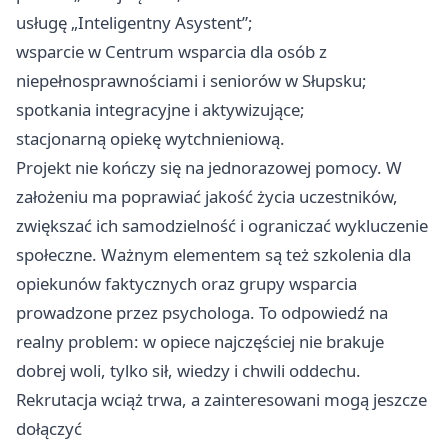
usługę „Inteligentny Asystent”;
wsparcie w Centrum wsparcia dla osób z
niepełnosprawnościami i seniorów w Słupsku;
spotkania integracyjne i aktywizujące;
stacjonarną opiekę wytchnieniową.
Projekt nie kończy się na jednorazowej pomocy. W
założeniu ma poprawiać jakość życia uczestników,
zwiększać ich samodzielność i ograniczać wykluczenie
społeczne. Ważnym elementem są też szkolenia dla
opiekunów faktycznych oraz grupy wsparcia
prowadzone przez psychologa. To odpowiedź na
realny problem: w opiece najczęściej nie brakuje
dobrej woli, tylko sił, wiedzy i chwili oddechu.
Rekrutacja wciąż trwa, a zainteresowani mogą jeszcze
dołączyć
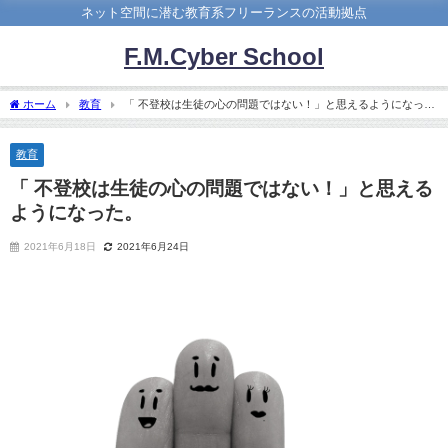
ネット空間に潜む教育系フリーランスの活動拠点
F.M.Cyber School
ホーム
教育
「 不登校は生徒の心の問題ではない！」と思えるようになっ
た。
教育
「 不登校は生徒の心の問題ではない！」と思える
ようになった。
2021年6月18日
2021年6月24日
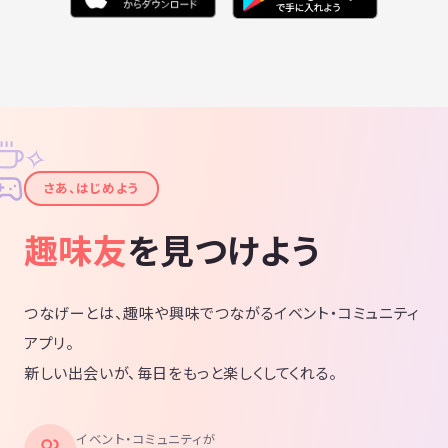
✧
✦
さあ、はじめよう
趣味友
を見つけよう
つなげーとは、趣味や興味でつながるイベント・コミュニティ
アプリ。
新しい出会いが、毎日をもっと楽しくしてくれる。
イベント・コミュニティが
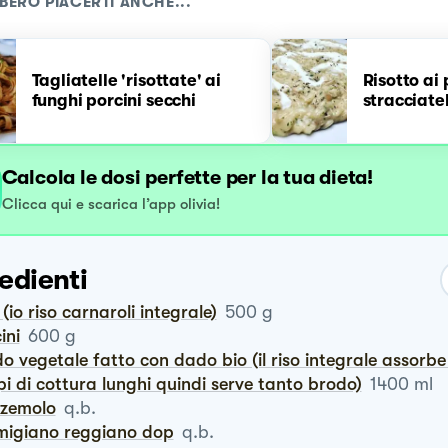
BERO PIACERTI ANCHE...
Tagliatelle 'risottate' ai
Risotto ai 
funghi porcini secchi
stracciate
Calcola le dosi perfette per la tua dieta!
Clicca qui e scarica l’app olivia!
edienti
o (io riso carnaroli integrale)
500
g
cini
600
g
i di cottura lunghi quindi serve tanto brodo)
1400
ml
zzemolo
q.b.
rmigiano reggiano dop
q.b.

- - - - - - -

Each line in the entries above that includes the string "wsparcia" should be extracted.

wsparcie w Centrum wsparcia dla osób z
opiekunów faktycznych oraz grupy wsparcia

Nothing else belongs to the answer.